By Davin Wilfrid, ERP Expert
The economy is getting more productivity out of US workers, says Tony Schwartz at Harvard Business Review, but at what cost? It's one thing to brag that US workers are producing the same volume of goods and services as we did in 2007 despite 10% fewer jobs -- it's another thing to lift the curtain and see what's driving the situation:
There's a simple, visceral reason for the gains, Mr. Chairman, and it's called fear. If colleagues around us are being laid off and cut back, we can't help worrying that our jobs may be next. Our survival instincts kick in, and we push ourselves harder, so we're not the next one to go.
Later, Schwartz analyzes why this isn't necessarily a positive development:
Getting more tasks accomplished — say writing and responding to scores of emails in between
other activities — may technically represent higher productivity, but it doesn't necessarily mean adding greater value. Instead, the ethic of more, bigger, faster ultimately generates value that is narrow, shallow and short-term.
There are lessons here for SAP project managers, who have increasingly been asked to do more with less since the economy began heading south in 2008. I've heard from dozens of SAP professionals in recent years who say they are among the last members of a once-thriving team -- or that their projects are stalled or behind schedule because they can't free up the resources to complete vital tasks.
Many of those resources will simply add project work on top of their day jobs.
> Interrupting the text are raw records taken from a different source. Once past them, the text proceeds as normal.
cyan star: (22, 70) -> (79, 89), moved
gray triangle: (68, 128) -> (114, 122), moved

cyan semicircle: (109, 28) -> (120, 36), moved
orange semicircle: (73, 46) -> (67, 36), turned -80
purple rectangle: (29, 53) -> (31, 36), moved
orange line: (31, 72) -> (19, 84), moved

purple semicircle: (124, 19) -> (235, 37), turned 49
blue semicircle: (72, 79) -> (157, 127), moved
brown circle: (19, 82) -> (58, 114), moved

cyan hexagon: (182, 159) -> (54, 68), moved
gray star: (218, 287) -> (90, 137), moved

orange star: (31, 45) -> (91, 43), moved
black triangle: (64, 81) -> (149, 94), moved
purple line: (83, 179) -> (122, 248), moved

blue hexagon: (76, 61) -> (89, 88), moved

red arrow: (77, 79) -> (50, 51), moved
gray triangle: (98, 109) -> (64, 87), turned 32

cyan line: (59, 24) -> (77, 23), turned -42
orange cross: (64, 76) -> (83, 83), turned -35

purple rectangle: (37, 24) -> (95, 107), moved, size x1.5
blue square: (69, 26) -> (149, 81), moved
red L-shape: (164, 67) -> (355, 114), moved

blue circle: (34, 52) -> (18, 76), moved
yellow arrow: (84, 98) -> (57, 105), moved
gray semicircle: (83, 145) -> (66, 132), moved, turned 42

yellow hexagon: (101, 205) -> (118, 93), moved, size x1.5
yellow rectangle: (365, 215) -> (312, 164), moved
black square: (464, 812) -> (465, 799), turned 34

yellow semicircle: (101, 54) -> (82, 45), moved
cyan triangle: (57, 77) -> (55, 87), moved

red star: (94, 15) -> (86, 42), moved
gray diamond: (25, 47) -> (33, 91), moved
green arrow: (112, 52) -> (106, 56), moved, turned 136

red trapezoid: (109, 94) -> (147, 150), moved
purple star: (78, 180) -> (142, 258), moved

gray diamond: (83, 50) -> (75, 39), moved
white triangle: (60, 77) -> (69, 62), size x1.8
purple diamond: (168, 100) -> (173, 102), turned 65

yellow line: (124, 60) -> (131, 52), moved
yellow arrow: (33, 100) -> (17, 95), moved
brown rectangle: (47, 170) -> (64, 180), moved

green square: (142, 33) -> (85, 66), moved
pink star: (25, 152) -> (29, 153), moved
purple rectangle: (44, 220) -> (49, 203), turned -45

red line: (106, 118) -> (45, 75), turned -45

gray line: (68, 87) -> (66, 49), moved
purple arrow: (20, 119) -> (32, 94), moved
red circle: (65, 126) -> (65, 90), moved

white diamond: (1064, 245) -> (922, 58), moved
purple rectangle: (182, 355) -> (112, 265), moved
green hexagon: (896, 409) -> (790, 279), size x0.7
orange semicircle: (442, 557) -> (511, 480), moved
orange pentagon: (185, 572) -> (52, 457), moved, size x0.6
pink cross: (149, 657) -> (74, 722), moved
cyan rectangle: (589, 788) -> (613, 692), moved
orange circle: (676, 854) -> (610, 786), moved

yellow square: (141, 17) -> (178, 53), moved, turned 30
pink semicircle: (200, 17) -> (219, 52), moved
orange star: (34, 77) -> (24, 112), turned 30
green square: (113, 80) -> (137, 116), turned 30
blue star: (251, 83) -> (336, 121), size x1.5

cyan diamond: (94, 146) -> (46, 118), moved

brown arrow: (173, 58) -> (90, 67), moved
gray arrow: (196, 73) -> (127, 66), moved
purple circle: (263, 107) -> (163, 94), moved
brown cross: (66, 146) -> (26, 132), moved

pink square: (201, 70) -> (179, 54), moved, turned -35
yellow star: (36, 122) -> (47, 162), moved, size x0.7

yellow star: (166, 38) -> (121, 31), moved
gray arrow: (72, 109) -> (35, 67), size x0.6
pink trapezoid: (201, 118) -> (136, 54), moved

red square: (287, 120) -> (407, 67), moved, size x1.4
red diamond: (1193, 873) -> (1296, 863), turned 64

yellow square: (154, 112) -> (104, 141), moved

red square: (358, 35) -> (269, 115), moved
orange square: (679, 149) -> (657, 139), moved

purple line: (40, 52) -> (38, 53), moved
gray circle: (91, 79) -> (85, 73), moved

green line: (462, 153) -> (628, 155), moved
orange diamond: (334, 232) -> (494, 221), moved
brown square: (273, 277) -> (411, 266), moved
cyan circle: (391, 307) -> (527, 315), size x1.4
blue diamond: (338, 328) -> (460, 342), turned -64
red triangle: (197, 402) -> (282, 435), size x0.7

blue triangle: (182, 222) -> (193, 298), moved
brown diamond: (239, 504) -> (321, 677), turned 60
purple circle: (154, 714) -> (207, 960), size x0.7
We all know what happens next: Corners are cut. Testing is sloppy. Documentation is incomplete or non-existent.
In times like these it is vital for project managers get out in front of the productivity myth. As Ian Wright of Deloitte told me last year, it is critical to use the planning period to prepare incentives, create a support structure for employees struggling outside the workplace, and establish a clear plan for transitioning employees back to their former roles once the project is complete. The economy may not be back to full strength for a while yet, so conserving the fuel of productivity is vital.